As Voyager-1 whizzes through this unchartered frontier, a place
so distant that charged particles from the sun have virtually
disappeared, astronomers are struggling to make sense of the
steady stream of data being returned to Earth.
Astronomers initially believed Voyager-1, which is about 11 billion miles from earth, had reached interstellar space on August 25, 2012, becoming the first man-made vehicle to breach the threshold of our solar system. But feedback from the spacecraft, which showed that the sun’s magnetic field was still exerting its influence on the probe, quickly cooled that theory.
As it turns out, the craft is still in the sun’s house, so to speak, standing on the porch with the endless galaxy beyond.
If Voyager-1 had really entered interstellar space, physicists say, the direction of the magnetic field would be different.

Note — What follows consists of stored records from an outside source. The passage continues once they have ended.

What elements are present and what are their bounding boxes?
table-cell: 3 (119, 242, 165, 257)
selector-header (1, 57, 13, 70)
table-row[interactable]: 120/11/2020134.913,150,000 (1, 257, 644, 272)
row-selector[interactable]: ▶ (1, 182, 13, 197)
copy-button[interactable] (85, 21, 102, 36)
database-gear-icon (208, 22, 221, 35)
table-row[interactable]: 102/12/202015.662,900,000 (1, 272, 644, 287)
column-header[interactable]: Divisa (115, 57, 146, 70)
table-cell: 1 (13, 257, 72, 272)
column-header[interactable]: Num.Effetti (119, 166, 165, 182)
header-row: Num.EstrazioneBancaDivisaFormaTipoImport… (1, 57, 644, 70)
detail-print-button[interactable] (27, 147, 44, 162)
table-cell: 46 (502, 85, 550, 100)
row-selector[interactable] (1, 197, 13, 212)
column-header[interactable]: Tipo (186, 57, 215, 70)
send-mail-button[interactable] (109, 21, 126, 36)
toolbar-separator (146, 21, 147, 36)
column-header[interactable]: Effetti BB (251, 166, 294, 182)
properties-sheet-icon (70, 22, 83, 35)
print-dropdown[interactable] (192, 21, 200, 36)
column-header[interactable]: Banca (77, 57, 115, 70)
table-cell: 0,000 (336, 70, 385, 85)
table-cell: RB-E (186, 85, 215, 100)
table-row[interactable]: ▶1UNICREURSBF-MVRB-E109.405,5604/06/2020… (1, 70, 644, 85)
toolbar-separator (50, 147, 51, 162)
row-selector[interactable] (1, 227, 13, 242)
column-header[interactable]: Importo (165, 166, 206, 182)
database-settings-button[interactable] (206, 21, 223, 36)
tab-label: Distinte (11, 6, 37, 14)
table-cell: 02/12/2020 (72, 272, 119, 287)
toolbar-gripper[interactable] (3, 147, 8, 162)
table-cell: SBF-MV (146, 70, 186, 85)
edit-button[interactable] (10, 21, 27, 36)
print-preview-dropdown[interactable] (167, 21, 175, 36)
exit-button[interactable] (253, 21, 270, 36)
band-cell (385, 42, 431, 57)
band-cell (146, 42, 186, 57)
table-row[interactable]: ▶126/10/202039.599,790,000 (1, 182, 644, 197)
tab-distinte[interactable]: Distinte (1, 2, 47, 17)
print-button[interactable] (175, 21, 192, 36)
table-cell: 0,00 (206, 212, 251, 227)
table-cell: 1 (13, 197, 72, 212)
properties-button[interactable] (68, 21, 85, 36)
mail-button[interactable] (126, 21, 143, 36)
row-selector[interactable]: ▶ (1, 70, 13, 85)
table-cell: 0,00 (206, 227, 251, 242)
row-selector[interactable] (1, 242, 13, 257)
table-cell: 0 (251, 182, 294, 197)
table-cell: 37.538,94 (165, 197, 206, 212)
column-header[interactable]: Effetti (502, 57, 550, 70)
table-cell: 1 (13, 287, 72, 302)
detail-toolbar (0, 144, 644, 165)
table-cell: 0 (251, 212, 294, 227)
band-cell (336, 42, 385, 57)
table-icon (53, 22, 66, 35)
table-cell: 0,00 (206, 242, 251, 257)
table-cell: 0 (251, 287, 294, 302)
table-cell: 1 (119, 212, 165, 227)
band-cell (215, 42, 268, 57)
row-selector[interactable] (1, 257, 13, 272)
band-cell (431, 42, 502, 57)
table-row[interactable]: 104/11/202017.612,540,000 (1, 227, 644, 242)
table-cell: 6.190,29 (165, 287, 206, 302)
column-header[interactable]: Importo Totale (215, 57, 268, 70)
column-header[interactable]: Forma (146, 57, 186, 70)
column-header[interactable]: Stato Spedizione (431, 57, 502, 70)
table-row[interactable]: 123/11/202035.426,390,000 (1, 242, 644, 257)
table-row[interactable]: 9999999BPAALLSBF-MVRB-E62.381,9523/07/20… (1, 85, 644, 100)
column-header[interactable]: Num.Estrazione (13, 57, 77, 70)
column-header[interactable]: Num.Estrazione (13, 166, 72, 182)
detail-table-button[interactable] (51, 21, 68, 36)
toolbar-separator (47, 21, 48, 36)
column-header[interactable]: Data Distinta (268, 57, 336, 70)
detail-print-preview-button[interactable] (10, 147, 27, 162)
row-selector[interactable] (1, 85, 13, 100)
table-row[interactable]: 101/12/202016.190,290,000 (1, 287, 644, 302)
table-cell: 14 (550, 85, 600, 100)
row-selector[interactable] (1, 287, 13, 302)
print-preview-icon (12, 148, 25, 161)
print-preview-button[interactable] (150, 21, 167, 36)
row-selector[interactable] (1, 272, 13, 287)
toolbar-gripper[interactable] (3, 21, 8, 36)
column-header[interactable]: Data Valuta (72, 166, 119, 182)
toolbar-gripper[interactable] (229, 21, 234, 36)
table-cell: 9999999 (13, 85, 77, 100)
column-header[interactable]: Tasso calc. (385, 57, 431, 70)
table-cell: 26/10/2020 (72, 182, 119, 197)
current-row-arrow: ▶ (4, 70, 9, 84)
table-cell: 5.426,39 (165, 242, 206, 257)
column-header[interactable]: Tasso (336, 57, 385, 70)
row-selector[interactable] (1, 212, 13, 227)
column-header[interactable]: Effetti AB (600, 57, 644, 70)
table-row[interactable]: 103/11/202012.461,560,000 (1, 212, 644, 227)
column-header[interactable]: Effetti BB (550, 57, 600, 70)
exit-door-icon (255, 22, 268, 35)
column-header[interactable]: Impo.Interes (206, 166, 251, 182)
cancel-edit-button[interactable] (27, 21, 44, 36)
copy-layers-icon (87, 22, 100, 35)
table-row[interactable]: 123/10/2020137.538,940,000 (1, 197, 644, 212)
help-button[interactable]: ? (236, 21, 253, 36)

"If you looked at the cosmic ray and energetic particle data in isolation, you might think Voyager had reached interstellar space,” said Ed Stone, Voyager project scientist at the California Institute of Technology in Pasadena, “but the team feels Voyager-1 has not yet gotten there because we are still within the domain of the sun's magnetic field."

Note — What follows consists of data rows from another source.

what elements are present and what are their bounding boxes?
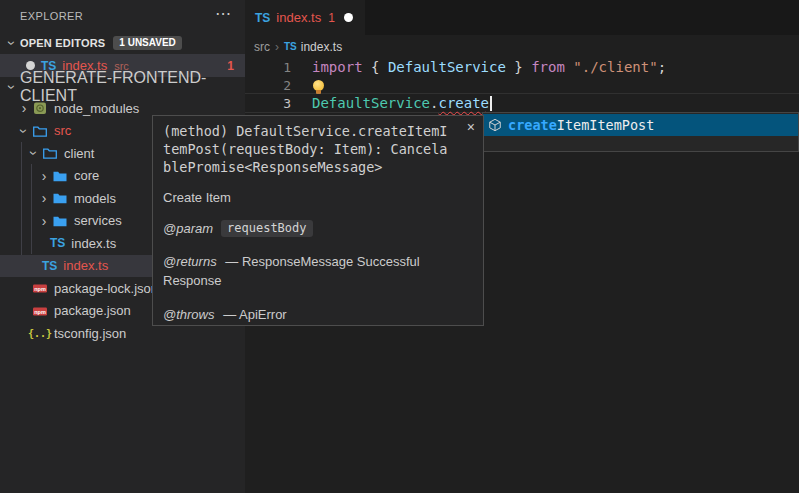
param-doc-row: @param requestBody (163, 220, 473, 237)
suggestion-rest-text: ItemItemPost (557, 117, 655, 133)
folder-open-icon (32, 123, 48, 139)
token-open-brace: { (363, 59, 388, 75)
token-import: import (312, 59, 363, 75)
token-close-brace: } (506, 59, 531, 75)
param-tag: @param (163, 221, 213, 236)
returns-doc-row: @returns — ResponseMessage Successful Re… (163, 252, 473, 290)
npm-file-icon: npm (32, 280, 48, 296)
chevron-right-icon[interactable]: › (36, 169, 52, 183)
chevron-down-icon[interactable]: › (16, 124, 32, 138)
line-number[interactable]: 1 (245, 60, 291, 75)
chevron-right-icon[interactable]: › (36, 214, 52, 228)
explorer-header: EXPLORER ⋯ (0, 0, 245, 32)
returns-tag: @returns (163, 254, 217, 269)
quick-fix-lightbulb-icon[interactable] (313, 80, 324, 91)
typescript-file-icon: TS (42, 259, 57, 273)
code-line-3: 3 DefaultService.create (245, 94, 799, 112)
throws-tag: @throws (163, 307, 215, 322)
json-braces-icon: {..} (32, 325, 48, 341)
typescript-file-icon: TS (50, 236, 65, 250)
token-module-string: "./client" (565, 59, 658, 75)
code-line-1: 1 import { DefaultService } from "./clie… (245, 58, 799, 76)
open-editors-section-header[interactable]: › OPEN EDITORS 1 UNSAVED (0, 32, 245, 54)
folder-icon (52, 213, 68, 229)
breadcrumb-folder[interactable]: src (254, 40, 270, 54)
svg-text:npm: npm (34, 309, 46, 315)
throws-text: — ApiError (223, 307, 287, 322)
token-dot: . (430, 95, 438, 111)
unsaved-badge: 1 UNSAVED (113, 36, 182, 50)
more-actions-icon[interactable]: ⋯ (215, 4, 231, 23)
explorer-title: EXPLORER (20, 10, 83, 22)
suggest-widget: createItemItemPost (482, 112, 799, 152)
chevron-down-icon[interactable]: › (4, 80, 20, 94)
typescript-file-icon: TS (284, 41, 297, 52)
token-default-service: DefaultService (312, 95, 430, 111)
token-from: from (531, 59, 565, 75)
token-default-service: DefaultService (388, 59, 506, 75)
method-description: Create Item (163, 190, 473, 205)
typescript-file-icon: TS (255, 11, 270, 25)
npm-file-icon: npm (32, 303, 48, 319)
method-signature-line: temPost(requestBody: Item): Cancela (163, 140, 473, 158)
svg-text:npm: npm (34, 286, 46, 292)
code-area[interactable]: 1 import { DefaultService } from "./clie… (245, 58, 799, 112)
breadcrumb: src › TS index.ts (245, 35, 799, 58)
method-signature-line: (method) DefaultService.createItemI (163, 122, 473, 140)
folder-icon (52, 168, 68, 184)
chevron-down-icon[interactable]: › (26, 146, 42, 160)
chevron-right-icon[interactable]: › (36, 191, 52, 205)
token-semicolon: ; (658, 59, 666, 75)
hover-tooltip: × (method) DefaultService.createItemI te… (152, 115, 484, 326)
open-editors-label: OPEN EDITORS (20, 37, 105, 49)
chevron-down-icon[interactable]: › (4, 36, 20, 50)
token-create-error: create (438, 95, 489, 111)
param-name-chip: requestBody (221, 220, 312, 237)
tab-index-ts[interactable]: TS index.ts 1 (245, 0, 365, 35)
code-line-2: 2 (245, 76, 799, 94)
project-section-header[interactable]: › GENERATE-FRONTEND-CLIENT (0, 77, 245, 97)
node-modules-folder-icon (32, 100, 48, 116)
breadcrumb-separator-icon: › (275, 40, 279, 54)
tab-filename: index.ts (276, 10, 321, 25)
folder-open-icon (42, 145, 58, 161)
line-number[interactable]: 2 (245, 78, 291, 93)
close-icon[interactable]: × (467, 119, 475, 135)
text-cursor (490, 96, 492, 111)
line-number[interactable]: 3 (245, 96, 291, 111)
suggestion-create-item-item-post[interactable]: createItemItemPost (483, 114, 798, 136)
vscode-window: EXPLORER ⋯ › OPEN EDITORS 1 UNSAVED TS i… (0, 0, 799, 493)
tab-error-count: 1 (328, 11, 335, 25)
breadcrumb-file[interactable]: index.ts (301, 40, 342, 54)
chevron-right-icon[interactable]: › (16, 101, 32, 115)
tab-modified-dot-icon[interactable] (344, 13, 353, 22)
folder-icon (52, 190, 68, 206)
symbol-method-cube-icon (488, 118, 502, 132)
method-signature-line: blePromise<ResponseMessage> (163, 158, 473, 176)
tab-bar: TS index.ts 1 (245, 0, 799, 35)
suggestion-matched-text: create (508, 117, 557, 133)
throws-doc-row: @throws — ApiError (163, 305, 473, 324)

Stone first explained the discovery of this unexpected zone during a lecture at the American Geophysical Union last year. A collection of papers published on Thursday in the journal Science put the findings into perspective.

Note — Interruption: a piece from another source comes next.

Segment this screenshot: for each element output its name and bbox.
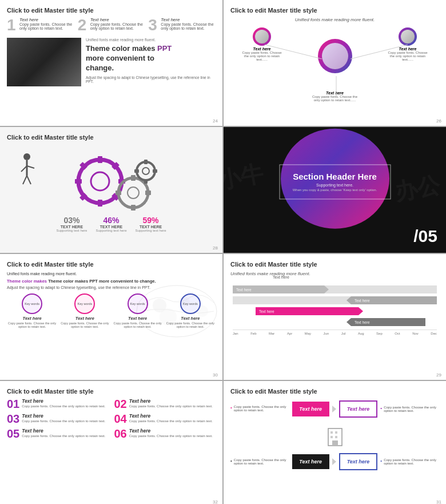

In 2004, Voyager-1 reached a highly charged region known as the
heliosphere, a bubble-shaped region surrounding the solar system
where particles move in all directions due to solar winds. It was
anticipated this would be the final leg of the trip before the
spacecraft broke free of our solar system and entered
"You can never exclude a really peculiar coincidence, but this was very strong evidence that we're still in the heliosphere,” Voyager scientist Leonard Burlaga, the lead author of one of the papers, based at NASA's Goddard Space Flight Center, told Reuters.
Measuring the size of the heliosphere is also part of the Voyager mission.
Scientists believe that Voyager-1 journeyed into something of a magnetic boundary zone, where particles from inside and outside the solar system interact, but where the gravitational pull of the sun remains dominant.
"A day made such a difference in this region with the magnetic field suddenly doubling and becoming extraordinarily smooth," said Burlaga, "But since there was no significant change in the magnetic field direction, we're still observing the field lines originating at the sun."
NASA has got a lot of mileage out of Voyager-1 and its sister spacecraft Voyager-2, which were launched 36 years ago to collect data on Jupiter and Saturn and their respective moons. After completing their mission, the vehicles were sent hurtling toward interstellar space for what will certainly be their last mission.
Voyager-1 is heading in the direction of a star known to astronomers as AC +793888, but it will only get to within two light-years (one light year equals the distance that light travels in one year) before its nuclear energy source depletes itself sometime in the next decade. Voyager-2, meanwhile, is exiting the solar system from a different direction, and has not experienced the same phenomena.
"Voyager-2 has seen exactly what the models predicted we would see, unlike Voyager 1, which didn't," said Stone.
Voyager 1 may be in a unique place where the heliosphere and interstellar space interconnect, he added.